TASK TO COMPLETE
Would you copy out each line of the records below that includes the word "timestamp"?

☆ ☆ ☆ ☆ ☆

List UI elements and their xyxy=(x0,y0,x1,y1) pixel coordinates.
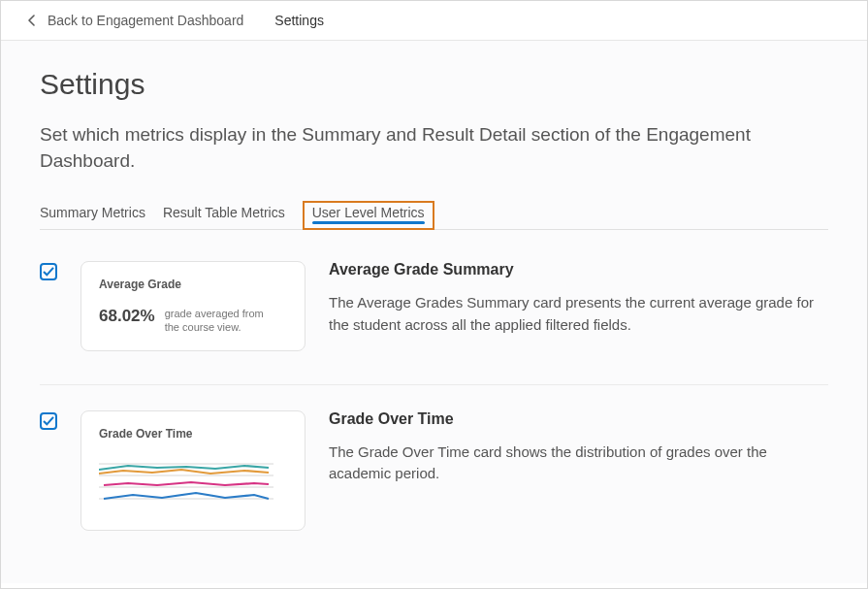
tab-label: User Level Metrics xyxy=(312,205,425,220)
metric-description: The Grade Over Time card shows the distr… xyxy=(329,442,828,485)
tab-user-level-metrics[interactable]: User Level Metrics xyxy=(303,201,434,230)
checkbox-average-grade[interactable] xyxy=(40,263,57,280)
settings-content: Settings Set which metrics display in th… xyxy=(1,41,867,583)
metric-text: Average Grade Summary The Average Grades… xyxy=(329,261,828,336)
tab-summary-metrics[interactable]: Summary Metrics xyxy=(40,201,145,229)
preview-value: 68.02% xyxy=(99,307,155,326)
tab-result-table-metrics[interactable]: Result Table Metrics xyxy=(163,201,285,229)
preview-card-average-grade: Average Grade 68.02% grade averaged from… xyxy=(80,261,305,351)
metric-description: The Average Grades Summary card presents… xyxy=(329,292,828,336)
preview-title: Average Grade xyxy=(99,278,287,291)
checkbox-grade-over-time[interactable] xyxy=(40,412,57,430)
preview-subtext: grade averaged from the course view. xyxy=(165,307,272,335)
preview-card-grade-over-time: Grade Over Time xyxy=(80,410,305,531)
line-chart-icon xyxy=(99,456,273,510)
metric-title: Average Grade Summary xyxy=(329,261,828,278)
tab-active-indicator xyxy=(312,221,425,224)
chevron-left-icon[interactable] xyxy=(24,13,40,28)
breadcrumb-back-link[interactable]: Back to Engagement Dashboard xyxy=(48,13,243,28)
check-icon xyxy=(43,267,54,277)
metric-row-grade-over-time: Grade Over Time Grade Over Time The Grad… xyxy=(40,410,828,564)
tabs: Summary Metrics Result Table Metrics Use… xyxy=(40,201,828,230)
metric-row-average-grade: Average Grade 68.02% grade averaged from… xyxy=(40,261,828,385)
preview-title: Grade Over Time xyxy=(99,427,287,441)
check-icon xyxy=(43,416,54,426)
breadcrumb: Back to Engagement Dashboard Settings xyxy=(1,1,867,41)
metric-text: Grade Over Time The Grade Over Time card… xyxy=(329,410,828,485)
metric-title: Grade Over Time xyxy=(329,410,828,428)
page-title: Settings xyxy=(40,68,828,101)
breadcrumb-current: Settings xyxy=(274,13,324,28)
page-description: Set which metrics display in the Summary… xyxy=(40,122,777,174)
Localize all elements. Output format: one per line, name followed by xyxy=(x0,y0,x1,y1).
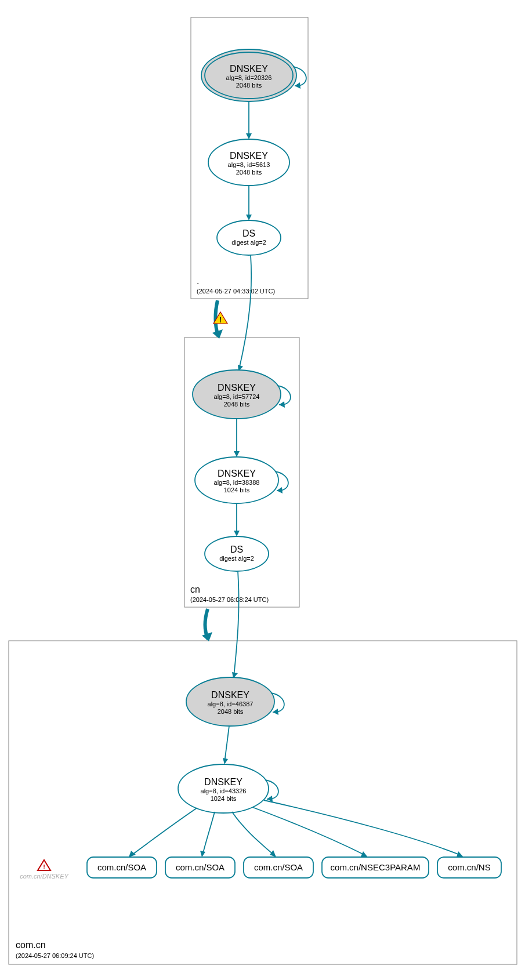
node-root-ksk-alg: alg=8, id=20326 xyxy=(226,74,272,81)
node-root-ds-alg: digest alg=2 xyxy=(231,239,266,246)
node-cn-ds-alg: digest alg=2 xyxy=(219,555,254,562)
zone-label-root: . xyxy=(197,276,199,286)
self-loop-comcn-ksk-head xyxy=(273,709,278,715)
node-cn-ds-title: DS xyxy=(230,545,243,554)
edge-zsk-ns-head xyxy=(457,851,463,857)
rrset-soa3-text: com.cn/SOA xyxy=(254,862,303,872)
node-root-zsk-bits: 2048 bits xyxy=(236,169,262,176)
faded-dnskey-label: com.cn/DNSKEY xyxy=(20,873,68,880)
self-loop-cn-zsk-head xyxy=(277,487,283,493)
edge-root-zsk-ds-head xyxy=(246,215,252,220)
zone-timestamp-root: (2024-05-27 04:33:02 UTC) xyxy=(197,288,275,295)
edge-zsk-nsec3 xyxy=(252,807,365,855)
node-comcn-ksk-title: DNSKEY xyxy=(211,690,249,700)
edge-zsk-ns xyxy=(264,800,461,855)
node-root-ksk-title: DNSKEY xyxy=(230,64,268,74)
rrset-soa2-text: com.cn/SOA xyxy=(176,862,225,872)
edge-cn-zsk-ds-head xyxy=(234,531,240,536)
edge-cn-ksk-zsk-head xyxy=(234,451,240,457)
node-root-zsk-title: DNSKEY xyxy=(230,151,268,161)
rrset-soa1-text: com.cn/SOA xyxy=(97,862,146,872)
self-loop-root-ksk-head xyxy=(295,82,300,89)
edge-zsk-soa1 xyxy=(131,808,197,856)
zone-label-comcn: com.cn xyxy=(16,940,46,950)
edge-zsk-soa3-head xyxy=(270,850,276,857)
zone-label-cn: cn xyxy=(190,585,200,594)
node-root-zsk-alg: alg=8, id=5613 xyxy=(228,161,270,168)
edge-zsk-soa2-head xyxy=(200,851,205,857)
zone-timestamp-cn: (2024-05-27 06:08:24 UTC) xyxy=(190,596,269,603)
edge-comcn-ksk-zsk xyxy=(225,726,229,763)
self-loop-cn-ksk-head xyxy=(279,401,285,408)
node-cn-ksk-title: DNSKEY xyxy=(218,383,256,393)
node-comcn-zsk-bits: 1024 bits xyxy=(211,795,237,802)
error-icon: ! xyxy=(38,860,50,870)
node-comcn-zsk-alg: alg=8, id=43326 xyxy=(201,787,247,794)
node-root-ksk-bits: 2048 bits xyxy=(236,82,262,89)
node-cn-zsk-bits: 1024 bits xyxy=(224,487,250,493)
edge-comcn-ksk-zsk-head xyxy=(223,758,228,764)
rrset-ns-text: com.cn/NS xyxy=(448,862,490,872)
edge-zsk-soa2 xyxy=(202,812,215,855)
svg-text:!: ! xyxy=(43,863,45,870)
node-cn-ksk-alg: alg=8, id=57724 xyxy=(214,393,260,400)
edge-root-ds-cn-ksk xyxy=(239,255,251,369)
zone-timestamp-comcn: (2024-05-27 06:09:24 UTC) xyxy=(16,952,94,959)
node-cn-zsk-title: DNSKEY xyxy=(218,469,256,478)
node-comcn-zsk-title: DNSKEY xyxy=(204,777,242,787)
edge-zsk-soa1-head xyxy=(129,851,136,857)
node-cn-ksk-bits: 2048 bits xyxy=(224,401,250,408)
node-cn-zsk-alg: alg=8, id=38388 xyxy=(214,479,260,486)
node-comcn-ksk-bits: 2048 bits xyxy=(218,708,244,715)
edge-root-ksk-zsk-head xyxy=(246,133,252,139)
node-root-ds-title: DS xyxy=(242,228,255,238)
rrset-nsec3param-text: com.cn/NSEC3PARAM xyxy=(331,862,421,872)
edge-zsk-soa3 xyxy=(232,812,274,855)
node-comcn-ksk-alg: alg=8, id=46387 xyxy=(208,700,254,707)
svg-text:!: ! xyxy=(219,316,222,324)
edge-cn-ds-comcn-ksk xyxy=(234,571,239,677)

☆ ☆ ☆ ☆ ☆

YOUR SOLUTION
zone-timestamp-root: (2024-05-27 04:33:02 UTC) xyxy=(197,288,275,295)
zone-timestamp-cn: (2024-05-27 06:08:24 UTC) xyxy=(190,596,269,603)
zone-timestamp-comcn: (2024-05-27 06:09:24 UTC) xyxy=(16,952,94,959)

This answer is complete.